There is support for an expanded Supercars calendar among team owners canvassed by Speedcafe on the matter.
The 12-event calendar for the 2023 season is, pandemic years aside, a generational low, noting that even in the days of a 10-round Australian Touring Car Championship in the 1990s, there were several more non-championship events, including the Bathurst 1000.
With the current season beginning in Newcastle on Friday, March 10 and ending in Adelaide on Sunday, November 26, those dozen events are also quite spread out, with this weekend’s Betr Darwin Triple Crown four weeks (Sunday to Sunday) after the previous event, at Symmons Plains.
Twelve is the minimum in the television rights contract with Fox Sports/Foxtel but category kingpin Barclay Nettlefold, Chairman of parent company RACE (Racing Australia Consolidated Enterprises), recently told Speedcafe that it is his goal for a 15-event season in 2024.

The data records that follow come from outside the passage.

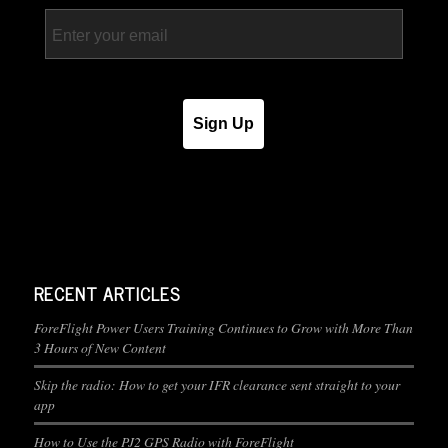
Email
Sign Up
RECENT ARTICLES
ForeFlight Power Users Training Continues to Grow with More Than
3 Hours of New Content
Skip the radio: How to get your IFR clearance sent straight to your
app
How to Use the PJ2 GPS Radio with ForeFlight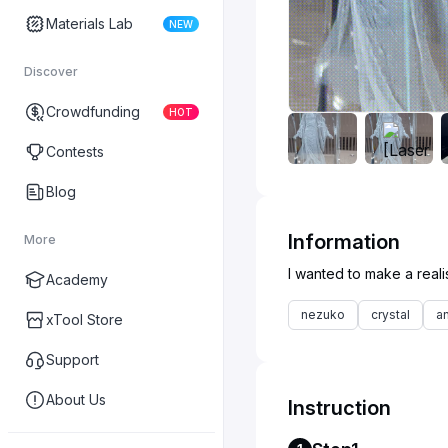
Materials Lab
NEW
Discover
Crowdfunding
HOT
Contests
Blog
Information
More
Academy
nezuko
crystal
a
xTool Store
Support
About Us
Instruction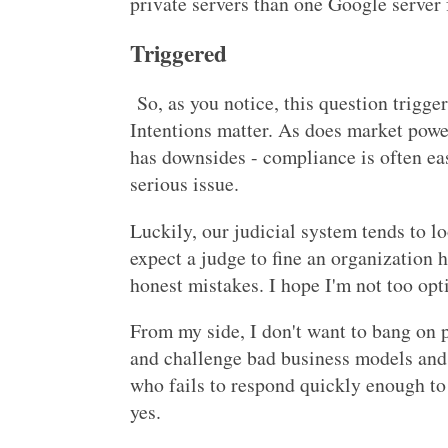
private servers than one Google server
Triggered
So, as you notice, this question trigge
Intentions matter. As does market powe
has downsides - compliance is often ea
serious issue.
Luckily, our judicial system tends to l
expect a judge to fine an organization 
honest mistakes. I hope I'm not too opt
From my side, I don't want to bang on p
and challenge bad business models and 
who fails to respond quickly enough to
yes.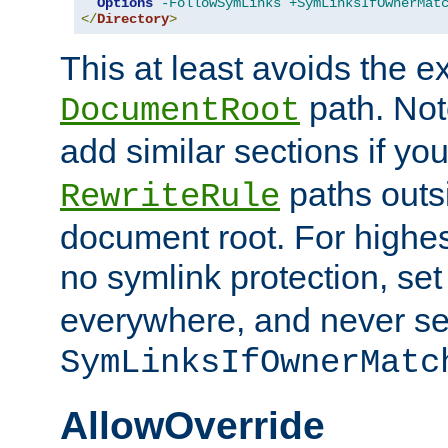
Options
-FollowSymLinks
+SymLinksIfOwnerMat
</
Directory
>
This at least avoids the e
path. Note
DocumentRoot
add similar sections if y
paths outs
RewriteRule
document root. For highe
no symlink protection, se
everywhere, and never se
SymLinksIfOwnerMatc
AllowOverride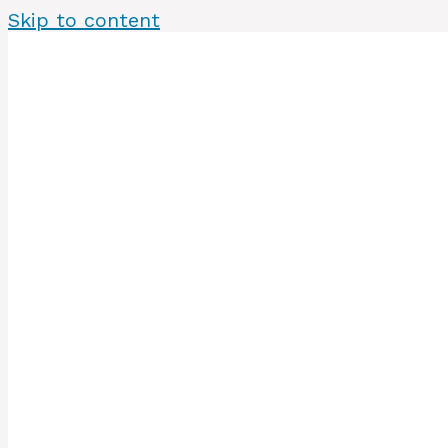
Skip to content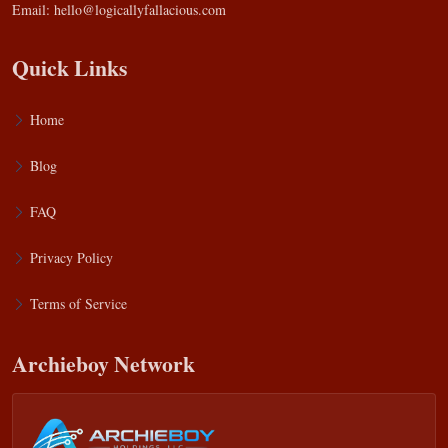
Email:
hello@logicallyfallacious.com
Quick Links
Home
Blog
FAQ
Privacy Policy
Terms of Service
Archieboy Network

With that in mind, Speedcafe also put the question of expansion to competitors.
Brad Jones, whose eponymous team is the third-oldest on the grid, is a supporter so long as Supercars can make it viable.
“For the teams at the moment, twelve’s not a bad number for us,” he told Speedcafe.

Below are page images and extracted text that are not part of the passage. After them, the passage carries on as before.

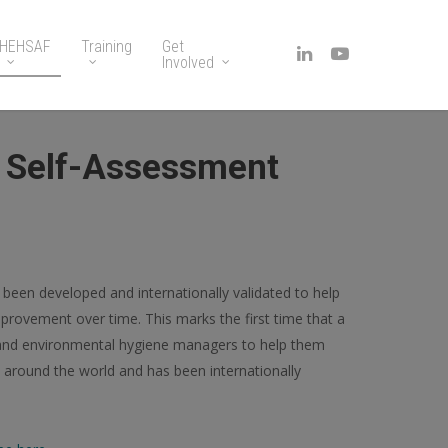
HEHSAF
Training
Get
Involved
e Self-Assessment
s been developed and internationally validated to help
mprovement over time. This marks the first time that a
 and environmental hygiene managers to help them
ts around the world and has been internationally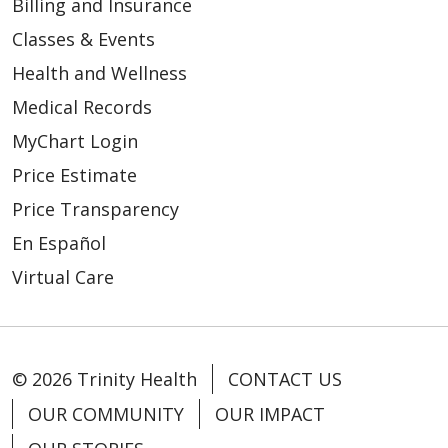
Billing and Insurance
Classes & Events
Health and Wellness
Medical Records
MyChart Login
Price Estimate
Price Transparency
En Español
Virtual Care
© 2026 Trinity Health
CONTACT US
OUR COMMUNITY
OUR IMPACT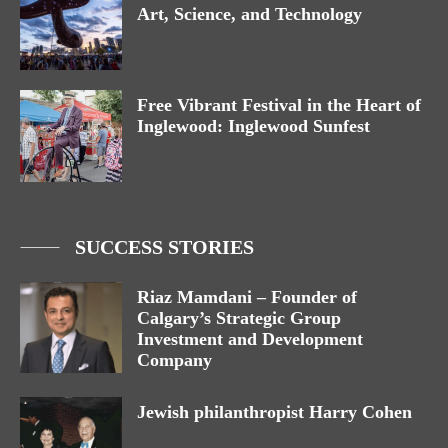
Art, Science, and Technology
Free Vibrant Festival in the Heart of
Inglewood: Inglewood Sunfest
SUCCESS STORIES
Riaz Mamdani – Founder of
Calgary’s Strategic Group
Investment and Development
Company
Jewish philanthropist Harry Cohen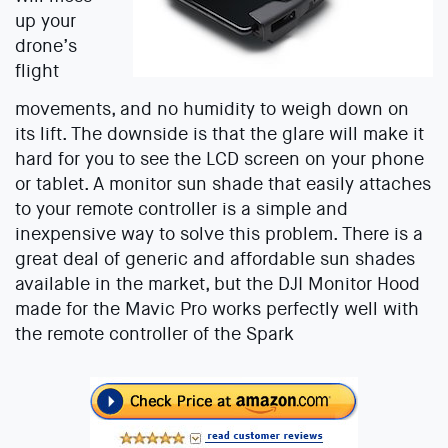
up your
drone’s
flight
movements, and no humidity to weigh down on
its lift. The downside is that the glare will make it
hard for you to see the LCD screen on your phone
or tablet. A monitor sun shade that easily attaches
to your remote controller is a simple and
inexpensive way to solve this problem. There is a
great deal of generic and affordable sun shades
available in the market, but the DJI Monitor Hood
made for the Mavic Pro works perfectly well with
the remote controller of the Spark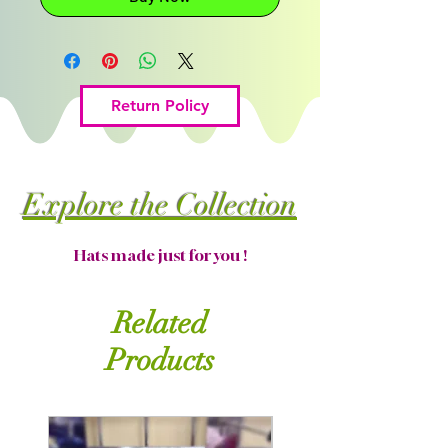
Return Policy
Explore the Collection
Hats made just for you !
Related
Products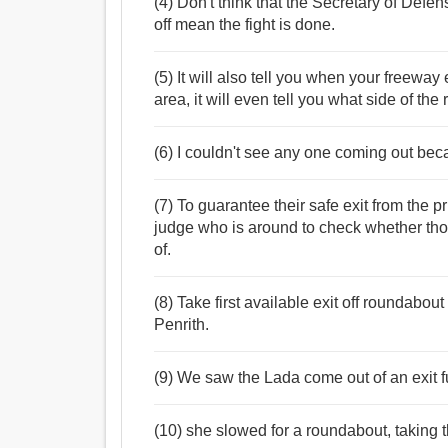
(4) Don't think that the Secretary of Defe
off mean the fight is done.
(5) It will also tell you when your freeway 
area, it will even tell you what side of the 
(6) I couldn't see any one coming out beca
(7) To guarantee their safe exit from the
judge who is around to check whether th
of.
(8) Take first available exit off roundabou
Penrith.
(9) We saw the Lada come out of an exit f
(10) she slowed for a roundabout, taking 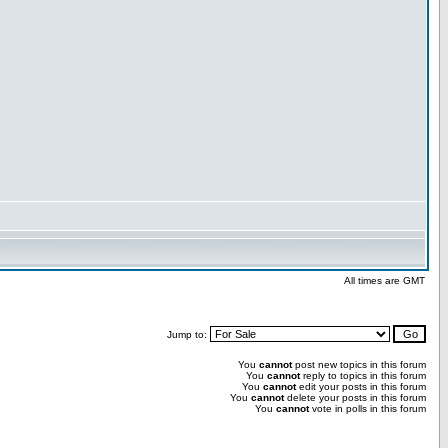
All times are GMT
Jump to:
You
cannot
post new topics in this forum
You
cannot
reply to topics in this forum
You
cannot
edit your posts in this forum
You
cannot
delete your posts in this forum
You
cannot
vote in polls in this forum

“We have the ability to do more but the event needs to generate enough money to Supercars to make it worthwhile.
“So, I think the teams would happily do more events but they need to be financially viable, and if they are, then we would do more.”
Whatever the commercial agreements are between teams and sponsors, and whether or not there are provisions in multi-year deals for more events, the first hurdle is for Supercars’ own management.
That is because, as Jones alluded to in his response, the Teams Racing Charter system means competitors must be remunerated more for each event above the dozen.
Of course, the benefits of such an endeavour may not necessarily accrue directly from the extra events, but rather from more consistent mainstream media coverage.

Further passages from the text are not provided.